06. Tentang Pria Tua

18.1K 863 46
                                    

  Saroh mengajak Ana untuk menemaninya ke toko bangunan miliknya. Saroh akan mengecek perkembangan toko-toko miliknya yang terletak di pasar-tidak jauh dari pesantren. Mungkin sekitar Setengan jam. Dan kebetulan hari ini adalah hari libur, makanya saroh berani mengajak Ana pergi.

  Kedua orang itu, kini sedang menaiki sebuah mobil berwarna silver dengan merk Pajero yang begitu nyaman. Ana sampe dibikin ngantuk oleh ke nyamanan mobil itu. Ana juga sebenarnya agak tak percaya bisa satu mobil dengan Ibu Nyainya. Selama enam tahun ia di pesantren, baru kali ini dia bisa pergi menemani Saroh mengunjungi toko-tokonya. Dan itu adalah suatu kebanggaan buat Ana. Karna sangat jarang seorang santri bisa pergi dengan Ibu Nyainya sendiri sambil menaiki mobil.

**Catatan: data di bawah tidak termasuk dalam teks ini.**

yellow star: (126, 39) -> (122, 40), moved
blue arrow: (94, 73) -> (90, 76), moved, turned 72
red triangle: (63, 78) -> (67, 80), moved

  Biasanya yang menamani Saroh pergi itu para khodim nya, bukan santri seperti Ana. Atau biasanya Saroh di temani oleh Sheila-Ustadzah pondok yang sudah senior- dia sudah sedari kecil di pesantrenkan.

"Ana".

"Enjih Umi".

"Umi gak nyangka ternyata masakan kamu enak banget" Saroh tersenyum. Dan Ana hanya tersenyum malu-malu mendapat pujian seperti itu.

"Enjih, matur suwun Umi".

"Apa kamu pernah ikut kursus memasak?"

"Mboten, Umi. Ana hanya belajar sareng Umi Ana mawon teng griya".

"Loh, kamu punya santri kan?"

  Ana mengangguk sopan"Enjih, Umi"

"Apa mereka yang memasak?"

"Mboten, Umi. Umi Ana sendiri yang memasak. Umi mboten pernah ngengken santri ngagem masak. Tapi, menawi pekerjaan lintu, memang santri sedanten" ucap Ana dengan bahasa cirebon yang khas.

  Saroh manggut-manggut. Mobil yang mereka tumpangi kini sudah terparkir di depan toko bangunan itu. Toko ini salah satu cabang di rumah terdekatnya. Saroh mempunyai dua toko bangunan lagi di daerahnya. Dan keduanya sama-sama besar, juga jaraknya saling berjauhan.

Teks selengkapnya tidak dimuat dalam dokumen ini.